The work contributed to an average 0.5% per year decline in the cost per patient between 2007 and 2013, a system spokeswoman said. “We have bent the cost curve,” University of Utah Health Care CEO Dr. Vivian Lee told the New York Times.
But that effort has not yet extended to revising the system’s chargemaster price list, though that is the goal, Lee said in an interview with Modern Healthcare. First, the system must do more to understand its costs, she said. Changes to the chargemaster price list will come “down the line,” she added.
Her system’s efforts so far have targeted specific procedures or related groups of services for cost analysis and performance improvement.
To broaden the cost-analysis work beyond the current 20 clinical areas where the University of Utah is looking at costs and trying to improve efficiency, the system soon will make cost-analysis tools more widely available to physicians, she said.

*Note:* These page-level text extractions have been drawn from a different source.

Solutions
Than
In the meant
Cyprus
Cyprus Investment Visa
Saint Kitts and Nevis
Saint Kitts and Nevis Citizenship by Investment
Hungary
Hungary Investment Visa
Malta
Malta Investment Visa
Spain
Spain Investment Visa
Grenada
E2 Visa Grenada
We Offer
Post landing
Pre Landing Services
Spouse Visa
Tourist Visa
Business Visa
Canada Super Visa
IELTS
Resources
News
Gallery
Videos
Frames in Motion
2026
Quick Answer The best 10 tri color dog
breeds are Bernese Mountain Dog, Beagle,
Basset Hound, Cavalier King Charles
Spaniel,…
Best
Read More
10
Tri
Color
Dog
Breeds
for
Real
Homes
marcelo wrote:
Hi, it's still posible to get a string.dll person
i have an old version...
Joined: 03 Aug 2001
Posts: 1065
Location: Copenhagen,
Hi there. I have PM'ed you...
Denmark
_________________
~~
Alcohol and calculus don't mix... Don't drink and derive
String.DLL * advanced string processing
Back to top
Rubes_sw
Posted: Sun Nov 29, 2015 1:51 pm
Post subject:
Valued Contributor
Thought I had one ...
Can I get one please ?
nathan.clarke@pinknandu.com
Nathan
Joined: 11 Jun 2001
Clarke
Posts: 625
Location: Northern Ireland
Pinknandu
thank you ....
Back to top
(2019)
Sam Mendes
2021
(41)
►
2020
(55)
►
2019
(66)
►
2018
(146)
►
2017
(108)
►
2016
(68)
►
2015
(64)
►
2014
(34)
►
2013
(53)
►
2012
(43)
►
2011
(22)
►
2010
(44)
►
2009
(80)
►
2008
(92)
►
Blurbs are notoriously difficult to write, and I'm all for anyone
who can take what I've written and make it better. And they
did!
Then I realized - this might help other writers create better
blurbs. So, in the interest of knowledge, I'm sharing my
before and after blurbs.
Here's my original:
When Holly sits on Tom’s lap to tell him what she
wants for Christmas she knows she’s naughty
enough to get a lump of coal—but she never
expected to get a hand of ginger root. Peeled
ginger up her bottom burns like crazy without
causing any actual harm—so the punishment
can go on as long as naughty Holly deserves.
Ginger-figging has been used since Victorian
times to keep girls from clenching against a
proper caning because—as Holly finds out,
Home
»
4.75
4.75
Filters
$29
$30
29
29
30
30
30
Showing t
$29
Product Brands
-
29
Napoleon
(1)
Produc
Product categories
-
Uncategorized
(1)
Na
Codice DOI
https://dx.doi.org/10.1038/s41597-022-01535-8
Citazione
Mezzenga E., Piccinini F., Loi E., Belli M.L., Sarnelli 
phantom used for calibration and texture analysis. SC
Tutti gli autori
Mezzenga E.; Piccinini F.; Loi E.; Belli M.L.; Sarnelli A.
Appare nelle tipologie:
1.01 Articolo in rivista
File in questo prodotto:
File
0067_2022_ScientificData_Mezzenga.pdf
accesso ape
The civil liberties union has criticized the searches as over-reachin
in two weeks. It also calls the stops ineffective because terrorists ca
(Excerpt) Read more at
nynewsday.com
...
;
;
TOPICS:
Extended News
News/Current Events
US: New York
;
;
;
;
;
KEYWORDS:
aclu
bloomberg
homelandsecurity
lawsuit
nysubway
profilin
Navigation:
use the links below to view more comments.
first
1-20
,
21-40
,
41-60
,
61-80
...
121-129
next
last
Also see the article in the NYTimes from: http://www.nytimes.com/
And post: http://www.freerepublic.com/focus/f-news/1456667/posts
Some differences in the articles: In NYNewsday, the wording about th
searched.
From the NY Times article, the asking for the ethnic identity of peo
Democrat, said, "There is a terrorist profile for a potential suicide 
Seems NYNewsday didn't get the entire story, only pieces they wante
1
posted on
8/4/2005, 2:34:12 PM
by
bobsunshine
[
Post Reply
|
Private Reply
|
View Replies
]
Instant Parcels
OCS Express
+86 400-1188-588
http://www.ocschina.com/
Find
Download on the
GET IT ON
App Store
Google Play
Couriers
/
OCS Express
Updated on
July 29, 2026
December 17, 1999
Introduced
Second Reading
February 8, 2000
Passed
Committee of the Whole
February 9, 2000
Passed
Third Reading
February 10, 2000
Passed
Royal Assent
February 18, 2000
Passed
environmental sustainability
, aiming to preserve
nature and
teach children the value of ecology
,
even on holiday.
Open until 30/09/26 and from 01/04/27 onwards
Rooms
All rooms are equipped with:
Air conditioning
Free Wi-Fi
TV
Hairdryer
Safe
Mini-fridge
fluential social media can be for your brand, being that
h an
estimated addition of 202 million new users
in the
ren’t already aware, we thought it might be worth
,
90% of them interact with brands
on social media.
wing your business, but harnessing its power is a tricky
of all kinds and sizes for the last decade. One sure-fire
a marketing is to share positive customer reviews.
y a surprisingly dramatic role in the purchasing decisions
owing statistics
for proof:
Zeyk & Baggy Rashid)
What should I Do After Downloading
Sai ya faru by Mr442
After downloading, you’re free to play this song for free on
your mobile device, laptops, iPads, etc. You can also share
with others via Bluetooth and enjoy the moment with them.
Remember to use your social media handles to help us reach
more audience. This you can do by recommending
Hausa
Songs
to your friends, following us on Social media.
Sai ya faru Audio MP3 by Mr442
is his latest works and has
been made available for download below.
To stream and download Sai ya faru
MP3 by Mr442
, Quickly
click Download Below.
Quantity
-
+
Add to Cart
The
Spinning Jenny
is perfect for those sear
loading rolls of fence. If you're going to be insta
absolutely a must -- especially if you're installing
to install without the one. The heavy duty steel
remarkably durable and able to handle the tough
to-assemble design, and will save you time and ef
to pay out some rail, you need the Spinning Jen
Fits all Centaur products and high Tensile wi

The system will learn more about its costs as more clinicians have access to those tools. That, she said, will lead to more savings that can be shared with healthcare purchasers. “I am very interested in getting those costs down,” Lee said.
Managing hospital costs requires closer examination of expenses to pinpoint variation that cannot be explained by sicker patients or other underlying costs, Harvard’s Kaplan said.
“Variation is opportunity,” he said.